Little Known Hacker News (2008) - solipsist
http://techcrunch.com/2008/03/10/little-known-hacker-news-is-my-first-read-every-morning/

======
solipsist
As I was not there when all this happened, I decided to investigate and find
out more about what it was like back then. I was surprised to find that the
group of people who truly affected HN the most after this article was the old-
timers and not the new "digg-like users"[1]. Users reacted as if this was the
end of HN and immediately grouped all new users into one that many despised.
If you want, you can look for yourself:
<http://news.ycombinator.com/item?id=133440>

The new users probably did not create as much trouble as people had thought
they would. Rather, the older users created the high tensions between the two
groups. This all led to excessive discussions that has been prolonged for
years. Unfortunately, this article has inspired many people to continue doing
so (my bad!). All of this small-talk is what's really been hurting HN.

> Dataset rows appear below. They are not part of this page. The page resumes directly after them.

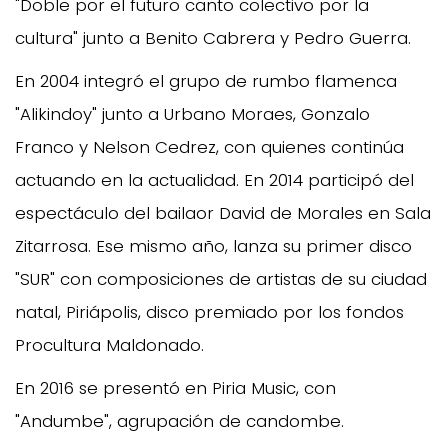
"Doble por el futuro canto colectivo por la
cultura" junto a Benito Cabrera y Pedro Guerra.
En 2004 integró el grupo de rumbo flamenca
"Alikindoy" junto a Urbano Moraes, Gonzalo
Franco y Nelson Cedrez, con quienes continúa
actuando en la actualidad. En 2014 participó del
espectáculo del bailaor David de Morales en Sala
Zitarrosa. Ese mismo año, lanza su primer disco
"SUR" con composiciones de artistas de su ciudad
natal, Piriápolis, disco premiado por los fondos
Procultura Maldonado.
En 2016 se presentó en Piria Music, con
"Andumbe", agrupación de candombe.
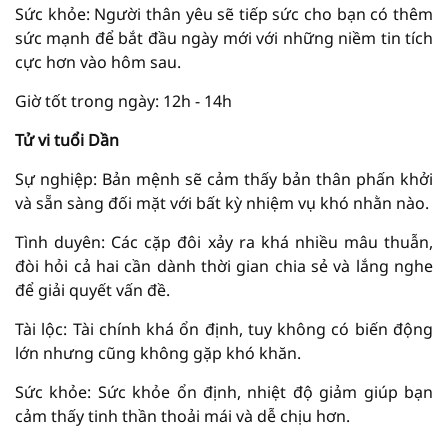
Sức khỏe: Người thân yêu sẽ tiếp sức cho bạn có thêm
sức mạnh để bắt đầu ngày mới với những niềm tin tích
cực hơn vào hôm sau.
Giờ tốt trong ngày: 12h - 14h
Tử vi tuổi Dần
Sự nghiệp: Bản mệnh sẽ cảm thấy bản thân phấn khởi
và sẵn sàng đối mặt với bất kỳ nhiệm vụ khó nhằn nào.
Tình duyên: Các cặp đôi xảy ra khá nhiều mâu thuẫn,
đòi hỏi cả hai cần dành thời gian chia sẻ và lắng nghe
để giải quyết vấn đề.
Tài lộc: Tài chính khá ổn định, tuy không có biến động
lớn nhưng cũng không gặp khó khăn.
Sức khỏe: Sức khỏe ổn định, nhiệt độ giảm giúp bạn
cảm thấy tinh thần thoải mái và dễ chịu hơn.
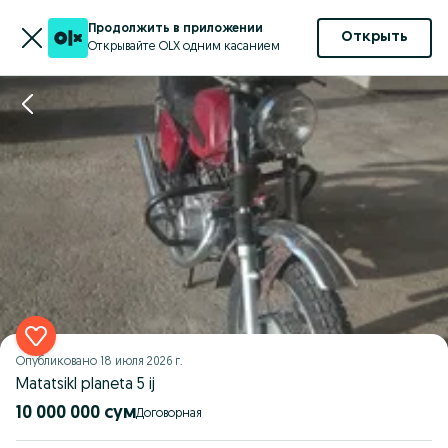
Продолжить в приложении
Открыть
Открывайте OLX одним касанием
Опубликовано
18 июля 2026 г.
Matatsikl planeta 5 ij
10 000 000 сум
Договорная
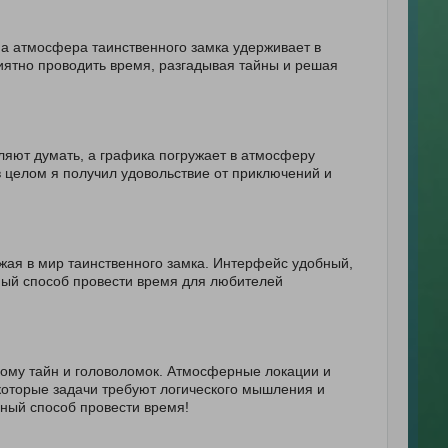
 а атмосфера таинственного замка удерживает в
иятно проводить время, разгадывая тайны и решая
ляют думать, а графика погружает в атмосферу
в целом я получил удовольствие от приключений и
жая в мир таинственного замка. Интерфейс удобный,
чный способ провести время для любителей
ному тайн и головоломок. Атмосферные локации и
оторые задачи требуют логического мышления и
чный способ провести время!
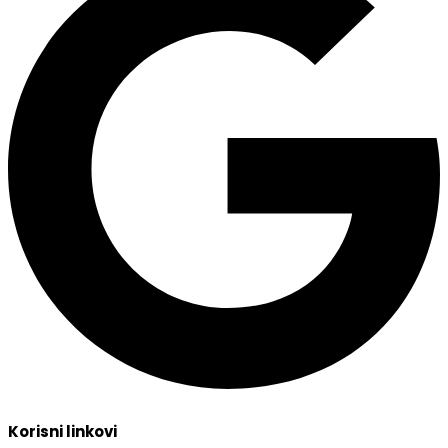
Korisni linkovi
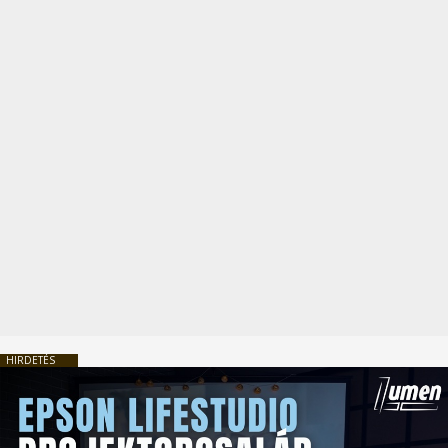
HIRDETÉS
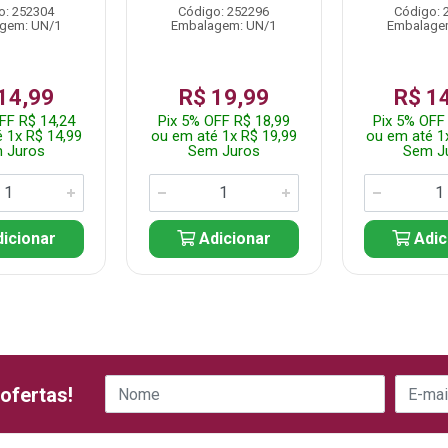
o: 252304
Código: 252296
Código: 
gem: UN/1
Embalagem: UN/1
Embalage
14,99
R$ 19,99
R$ 1
FF R$ 14,24
Pix 5% OFF R$ 18,99
Pix 5% OFF
 1x R$ 14,99
ou em até 1x R$ 19,99
ou em até 1
 Juros
Sem Juros
Sem J
icionar
Adicionar
Adic
ofertas!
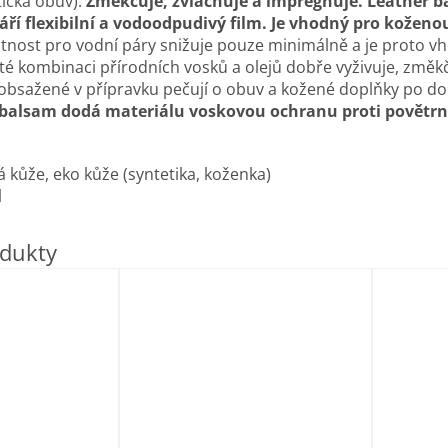
tická obuv).
Změkčuje, zvláčňuje a impregnuje.
Leather b
ří flexibilní a vodoodpudivý film. Je vhodný pro koženo
nost pro vodní páry snižuje pouze minimálně a je proto 
ité kombinaci přírodních vosků a olejů dobře vyživuje, změk
y obsažené v přípravku pečují o obuv a kožené doplňky po dob
 balsam dodá materiálu voskovou ochranu proti povětr
á kůže, eko kůže (syntetika, koženka)
l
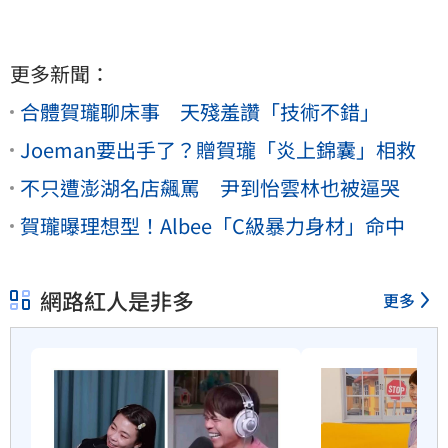
更多新聞：
合體賀瓏聊床事 天殘羞讚「技術不錯」
Joeman要出手了？贈賀瓏「炎上錦囊」相救
不只遭澎湖名店飆罵 尹到怡雲林也被逼哭
賀瓏曝理想型！Albee「C級暴力身材」命中
網路紅人是非多
更多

For those that want to compare HN before and after TechCrunch's article, here
is what the homepage looked like:

Before:
[http://web.archive.org/web/20080308054301/http://news.ycombi...](http://web.archive.org/web/20080308054301/http://news.ycombinator.com/)

After:
[http://web.archive.org/web/20080312014516/http://news.ycombi...](http://web.archive.org/web/20080312014516/http://news.ycombinator.com/)

A lot of people here on HN (pg included) agree that the site quality has gone
down a little over the past few years. As this is probably the result of the
number of users and we know that TechCrunch has contributed to that number, we
can safely say that the two are somewhat correlated. However, the heated
discussions and behavior that has come as a result are probably more worrisome
than the new users themselves. Just something to think about.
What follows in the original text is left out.